** Activity **
What is needed is an exact transcription of every record, minus the pictures.

Records from a collection:
+ + +

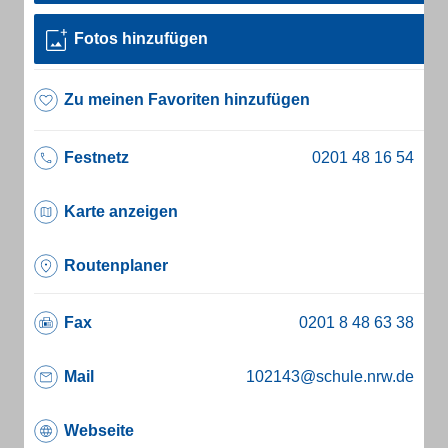
Fotos hinzufügen
Zu meinen Favoriten hinzufügen
Festnetz
Karte anzeigen
Routenplaner
Fax
Mail
102143@schule.nrw.de
Webseite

+ + +

** Response box **
Fotos hinzufügen
Zu meinen Favoriten hinzufügen
Festnetz
Karte anzeigen
Routenplaner
Fax
Mail
102143@schule.nrw.de
Webseite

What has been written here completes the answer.